His diagnosis may well be correct but does a rigid person not deserve respect and understanding?  Isn’t it cruel to denigrate them in the way this pope does?

My seminary in the 1970’s was concerned about rigid candidates for the priesthood. They were rooted out as were potential seminarians by so-called liberal vocation directors.  Signs of this rigidity or the litmus test was if they were too Catholic in the pre-Vatican II sense. Did they agree too much with Pope Paul VI who in his last years lamented so much of the division of the Church at the end of his life. He ruled out female priests around 1976. The liberal seminarians at my school were apoplectic and wanted to organize protest rallies. That was a sure way to find favor with the faculty of that period. 

Were they opposed to female clergy, be it deacons or priests? Did they oppose altar girls and female lectors? Did they oppose Communion in the hand and homemade bread with many sweet ingredients for Holy Communion. Did they despise folk music and other contemporary idioms? Were they unecumenical?
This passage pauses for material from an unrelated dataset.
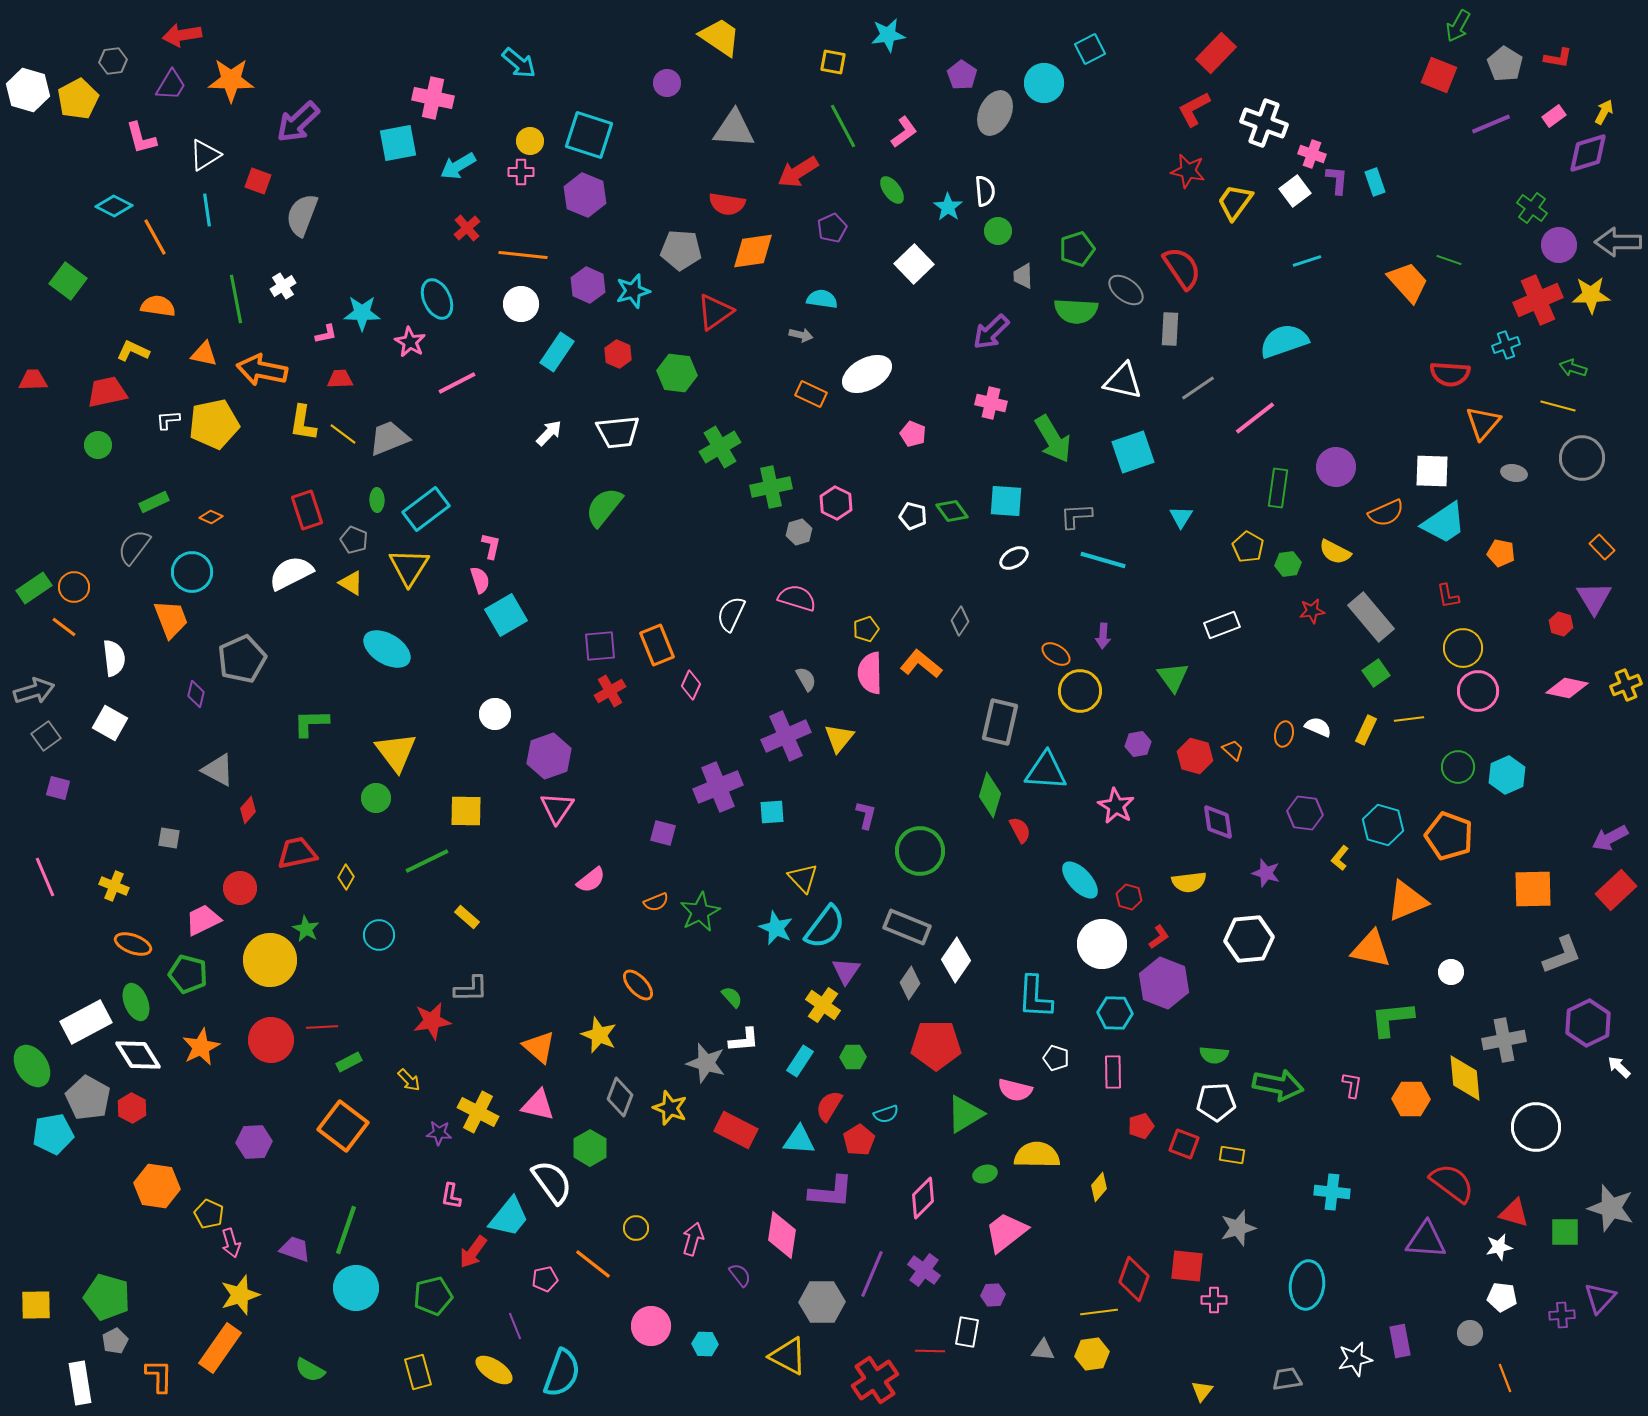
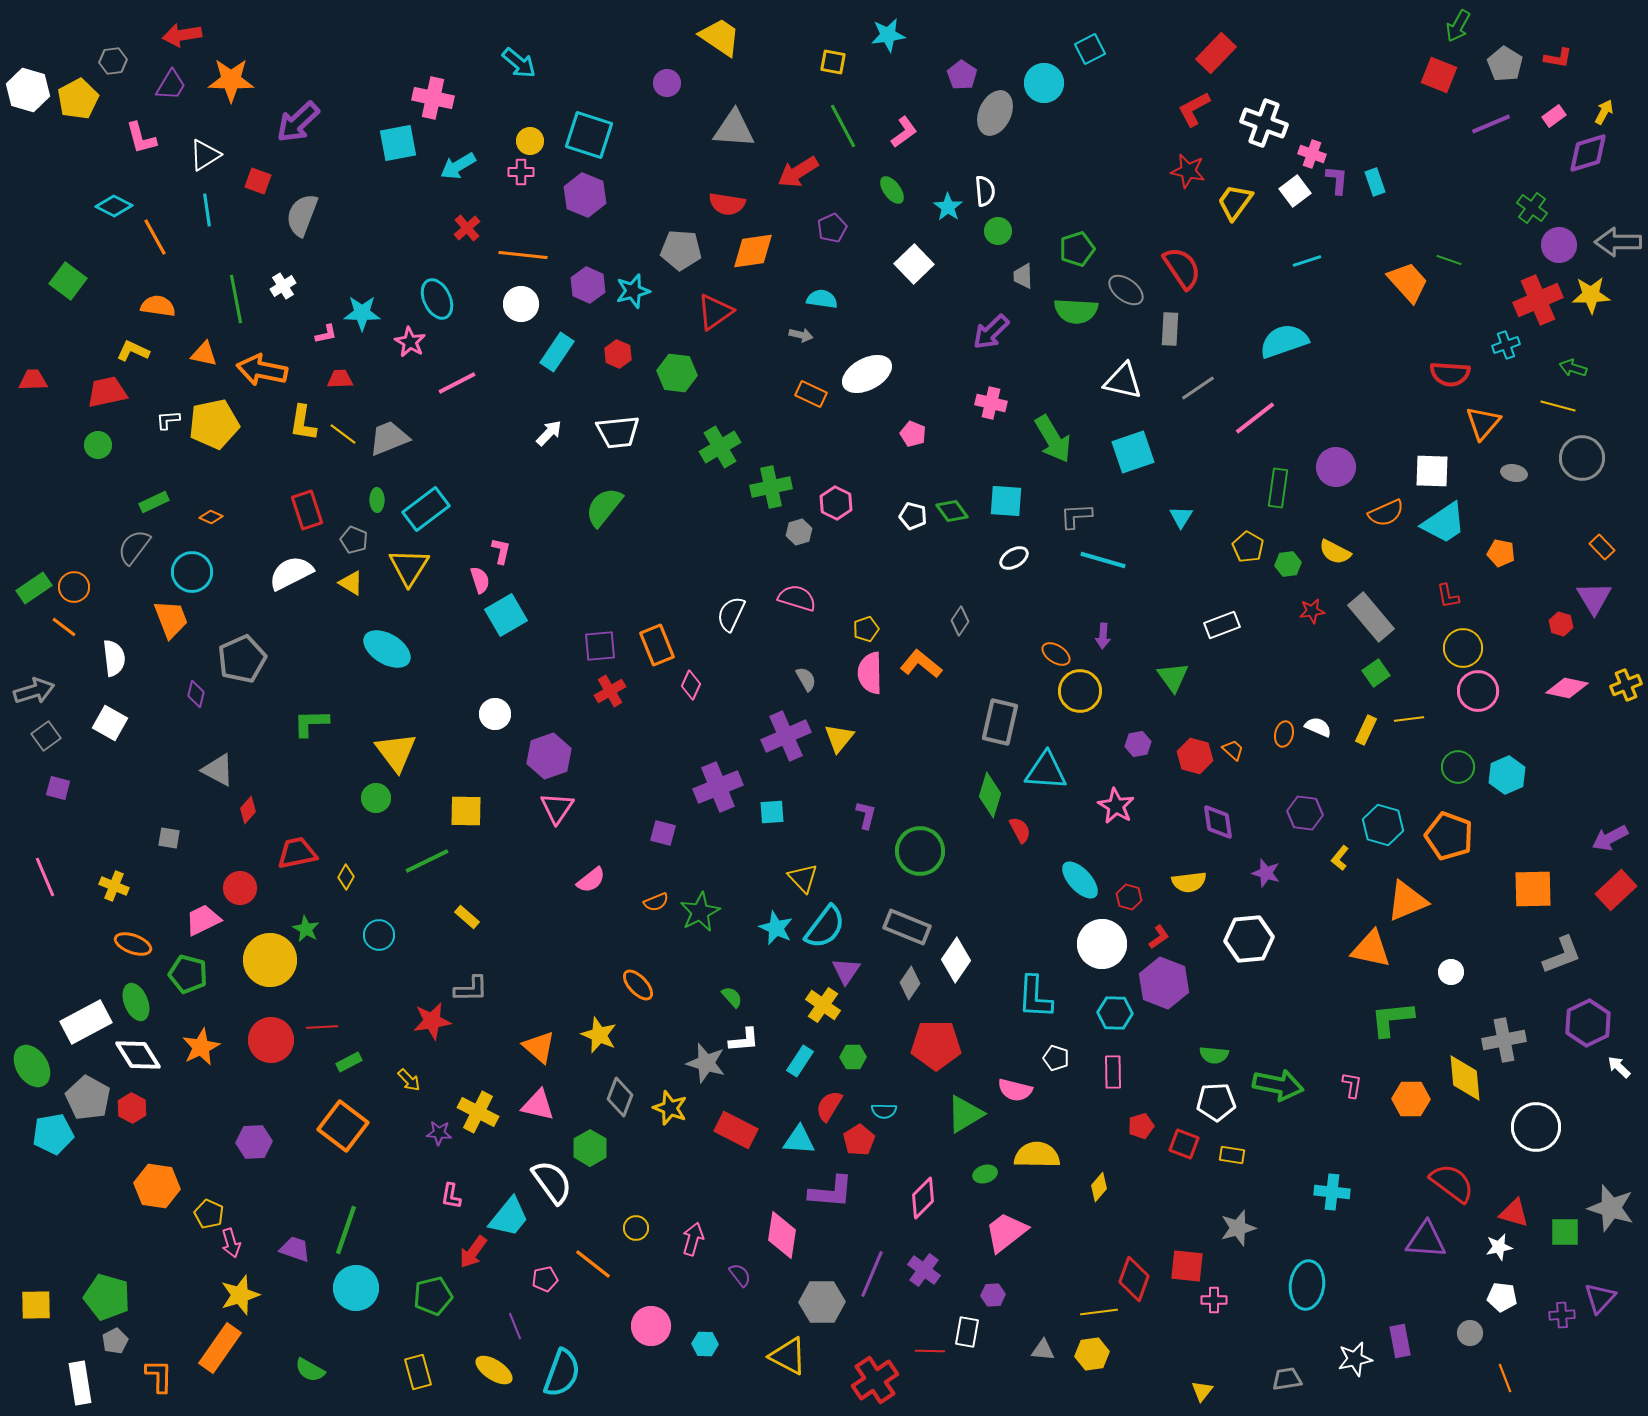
pink L-shape at (491, 546): moved 10 px right, 5 px down
cyan semicircle at (886, 1114): moved 2 px left, 3 px up; rotated 20 degrees clockwise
Did they want to wear clerical clothes or God forbid the cassock?

In other words, were they pre-Vatican II and unable to move forward with Vatican II that was imposed form above and in an authoritarian way? 

Pope Benedict was correct. His hermeneutics was correct. And he made sense. Pope Benedict is the true liberal because Pope Benedict isn’t an authoritarian monarch. His method was to propose not impose. If that had been the case after Vatican II, I wonder what the Church would be like today, if that mentality which is far from the clericalist’s mentality had prevailed. 

What Pope Benedict said below is liberating! And it isn’t dictatorial:

"What earlier generations held as sacred, remains sacred and great for us too, and it cannot be all of a sudden entirely forbidden or even considered harmful."